(Records drawn from a dataset)
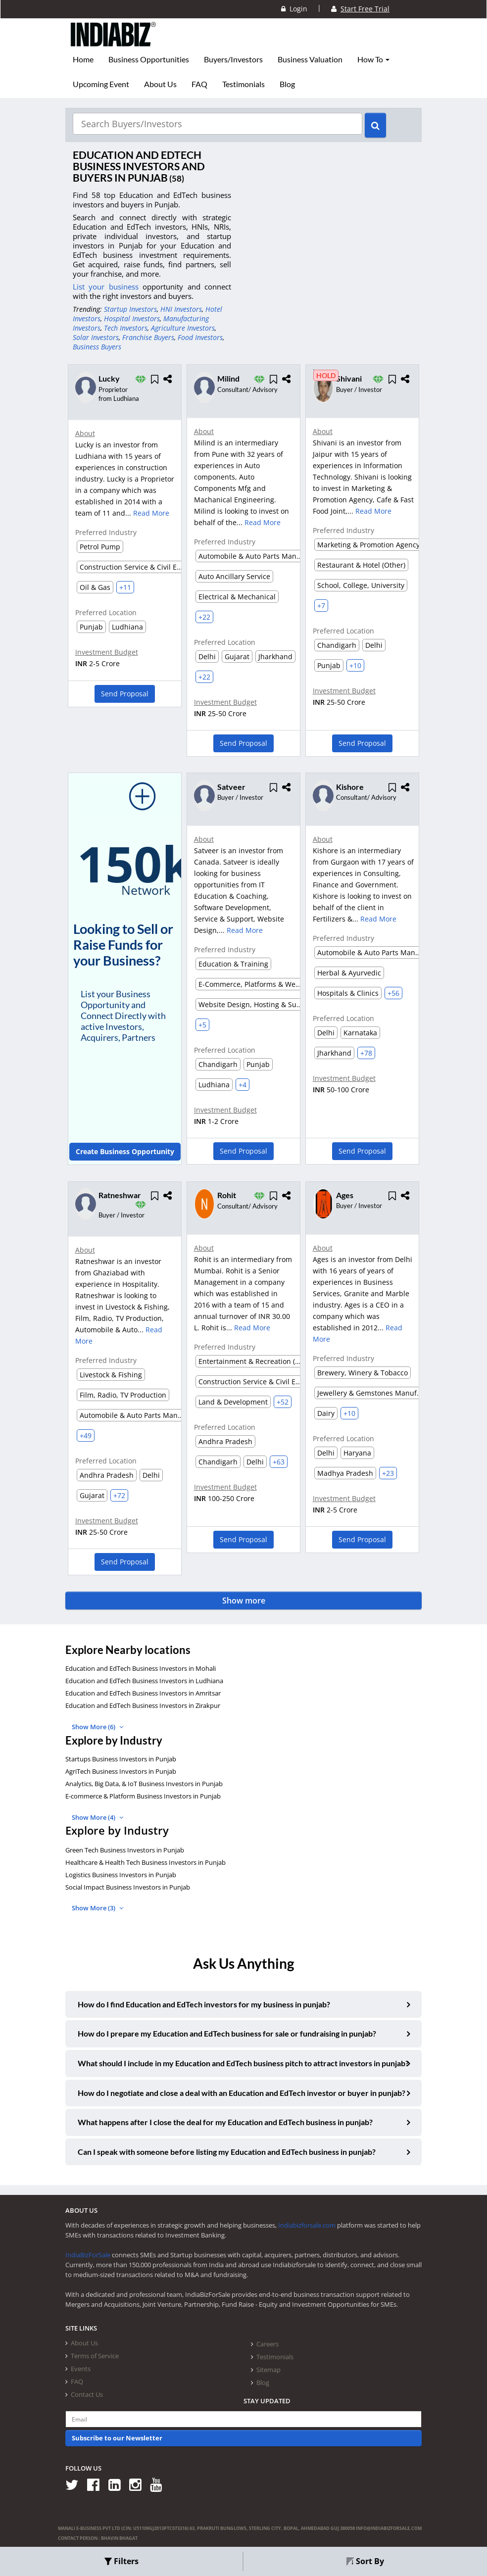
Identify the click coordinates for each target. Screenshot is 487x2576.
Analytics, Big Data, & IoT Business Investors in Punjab (144, 1783)
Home (83, 59)
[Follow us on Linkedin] (118, 2484)
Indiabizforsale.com (307, 2225)
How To (373, 59)
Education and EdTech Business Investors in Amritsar (143, 1693)
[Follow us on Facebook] (96, 2484)
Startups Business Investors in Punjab (120, 1758)
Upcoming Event (101, 84)
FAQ (199, 84)
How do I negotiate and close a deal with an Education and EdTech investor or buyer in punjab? (241, 2092)
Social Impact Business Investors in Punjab (127, 1887)
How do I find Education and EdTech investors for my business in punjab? (204, 2004)
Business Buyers (97, 346)
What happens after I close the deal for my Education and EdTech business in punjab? (225, 2122)
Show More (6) (97, 1726)
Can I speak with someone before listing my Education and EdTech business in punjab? (227, 2151)
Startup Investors (130, 309)
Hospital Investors (132, 318)
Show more (243, 1600)
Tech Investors (125, 328)
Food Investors (200, 337)
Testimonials (243, 84)
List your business (108, 287)
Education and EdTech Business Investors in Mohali (140, 1668)
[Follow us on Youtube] (159, 2484)
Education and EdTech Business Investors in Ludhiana (144, 1680)
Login (294, 8)
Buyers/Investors (233, 59)
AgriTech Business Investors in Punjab (120, 1771)
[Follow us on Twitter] (75, 2484)
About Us (160, 84)
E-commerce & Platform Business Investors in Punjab (143, 1796)
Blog (287, 84)
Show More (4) (97, 1817)
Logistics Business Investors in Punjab (120, 1874)
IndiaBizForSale (87, 2254)
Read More (151, 513)
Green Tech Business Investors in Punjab (124, 1850)
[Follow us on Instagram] (138, 2484)
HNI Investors (181, 309)
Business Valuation (310, 59)
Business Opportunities (148, 59)
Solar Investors (96, 337)
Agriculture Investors (183, 328)
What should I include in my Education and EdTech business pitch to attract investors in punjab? (243, 2063)
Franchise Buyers (148, 337)
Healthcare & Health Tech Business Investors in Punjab (145, 1862)
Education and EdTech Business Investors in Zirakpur (142, 1705)
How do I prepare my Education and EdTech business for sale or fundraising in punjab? (227, 2033)
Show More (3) (97, 1907)
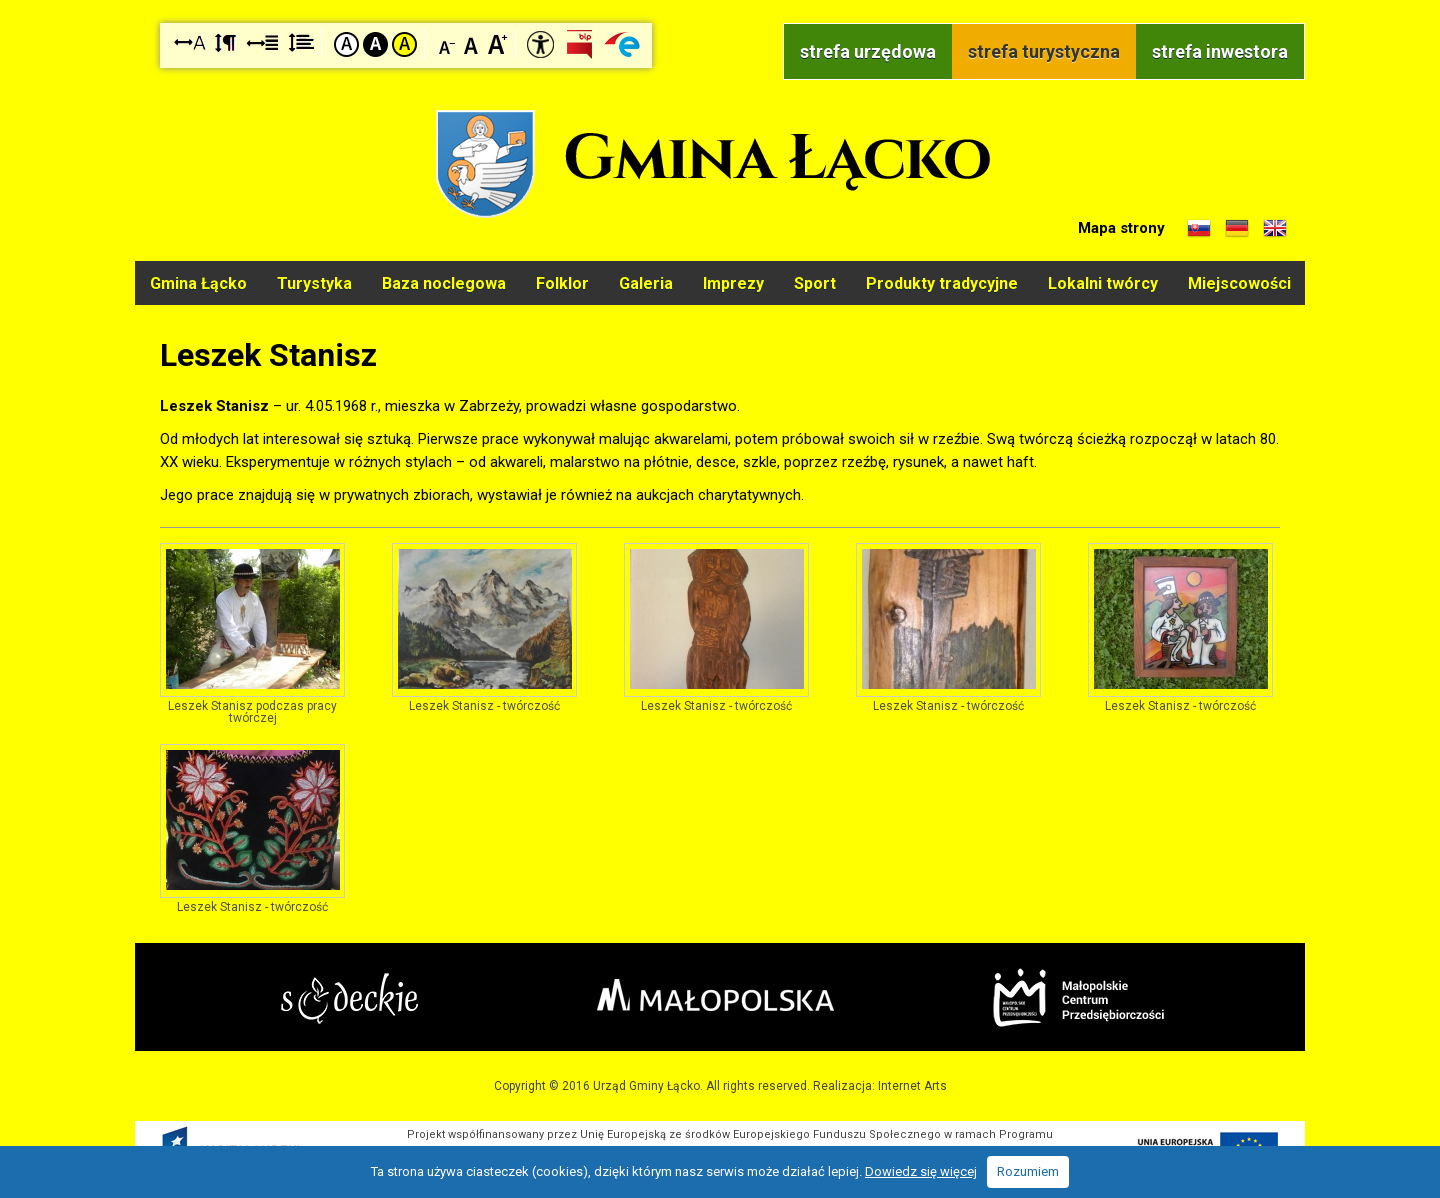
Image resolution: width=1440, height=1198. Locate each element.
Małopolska (715, 995)
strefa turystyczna (1044, 51)
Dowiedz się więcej (921, 1171)
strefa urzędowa (868, 51)
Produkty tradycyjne (942, 283)
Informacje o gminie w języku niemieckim (1237, 229)
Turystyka (314, 283)
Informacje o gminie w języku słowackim (1199, 229)
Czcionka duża (497, 43)
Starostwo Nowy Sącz (349, 998)
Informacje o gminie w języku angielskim (1275, 229)
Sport (815, 283)
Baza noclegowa (444, 283)
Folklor (562, 283)
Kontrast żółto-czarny (404, 44)
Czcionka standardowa (472, 43)
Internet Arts (912, 1086)
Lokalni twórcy (1103, 283)
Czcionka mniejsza (447, 43)
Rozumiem (1028, 1171)
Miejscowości (1239, 283)
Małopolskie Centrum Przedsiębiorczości (1078, 997)
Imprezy (733, 283)
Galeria (646, 283)
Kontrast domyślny (346, 44)
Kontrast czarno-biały (375, 44)
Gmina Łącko (198, 283)
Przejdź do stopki (720, 0)
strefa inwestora (1220, 51)
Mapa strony (1121, 228)
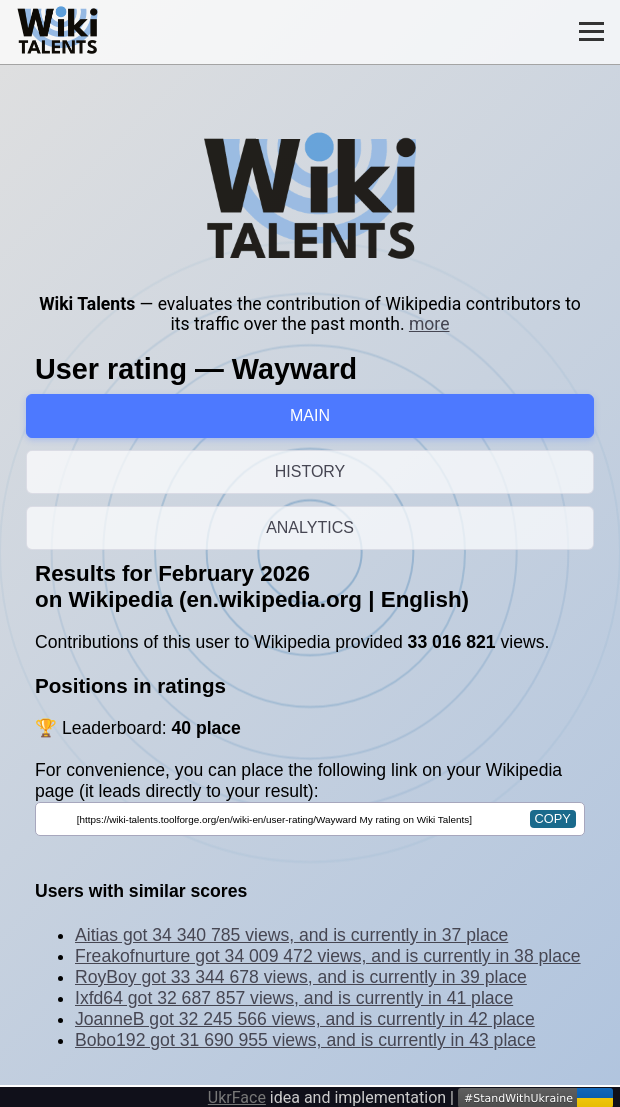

#### [WHAT IS NEEDED]
Lines wanted from the entries above: the one with "Franchise Buyers (148, 337)", the one with "Dowiedz się więcej (921, 1171)", and all lines between. Please copy them exactly, without the pictures and without anything else.

#### [OUTPUT FOR THIS EXERCISE]
Franchise Buyers (148, 337)
Healthcare & Health Tech Business Investors in Punjab (145, 1862)
Education and EdTech Business Investors in Zirakpur (142, 1705)
How do I prepare my Education and EdTech business for sale or fundraising in punjab? (227, 2033)
Show More (3) (97, 1907)
Image resolution: width=1440, height=1198. Locate each element.
Małopolska (715, 995)
strefa turystyczna (1044, 51)
Dowiedz się więcej (921, 1171)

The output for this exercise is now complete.